- **How to complete this task**
Copy each line from the data that has the word "Pittsburgh" in it.
** Supplied records follows **
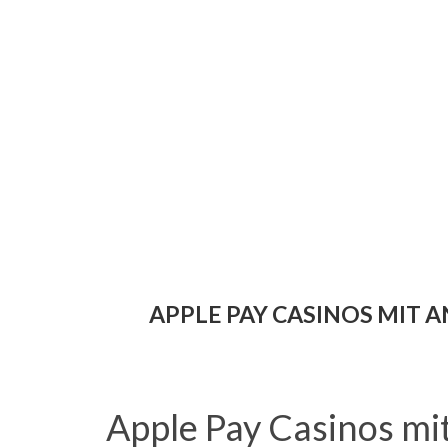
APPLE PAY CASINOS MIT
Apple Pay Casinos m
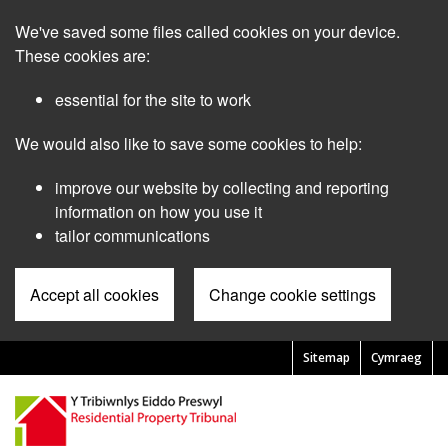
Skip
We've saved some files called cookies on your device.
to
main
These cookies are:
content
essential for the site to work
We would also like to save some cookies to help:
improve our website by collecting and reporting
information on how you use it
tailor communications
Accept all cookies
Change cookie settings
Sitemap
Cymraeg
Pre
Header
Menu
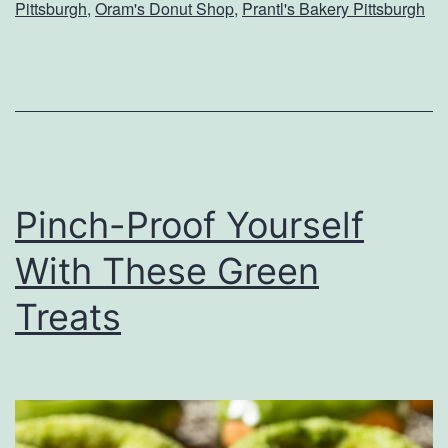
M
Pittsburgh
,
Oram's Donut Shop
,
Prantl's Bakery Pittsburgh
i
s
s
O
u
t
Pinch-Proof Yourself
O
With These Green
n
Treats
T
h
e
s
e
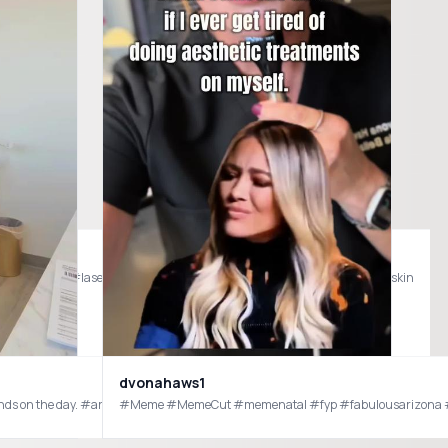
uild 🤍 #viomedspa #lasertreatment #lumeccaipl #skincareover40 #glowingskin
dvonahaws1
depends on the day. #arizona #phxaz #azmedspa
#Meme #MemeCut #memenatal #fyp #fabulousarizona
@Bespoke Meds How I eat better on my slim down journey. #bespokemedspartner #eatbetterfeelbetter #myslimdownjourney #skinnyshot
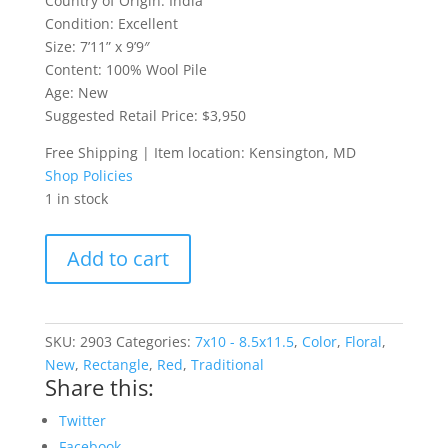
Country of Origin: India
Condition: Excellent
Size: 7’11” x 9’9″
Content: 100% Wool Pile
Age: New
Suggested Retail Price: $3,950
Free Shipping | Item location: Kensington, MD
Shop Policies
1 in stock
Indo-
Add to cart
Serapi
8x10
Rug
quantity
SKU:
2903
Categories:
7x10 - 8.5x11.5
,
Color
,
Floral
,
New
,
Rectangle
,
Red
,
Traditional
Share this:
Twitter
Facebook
** End of Supplied records **
- **Finished task**
Pittsburgh
Prantl's Bakery Pittsburgh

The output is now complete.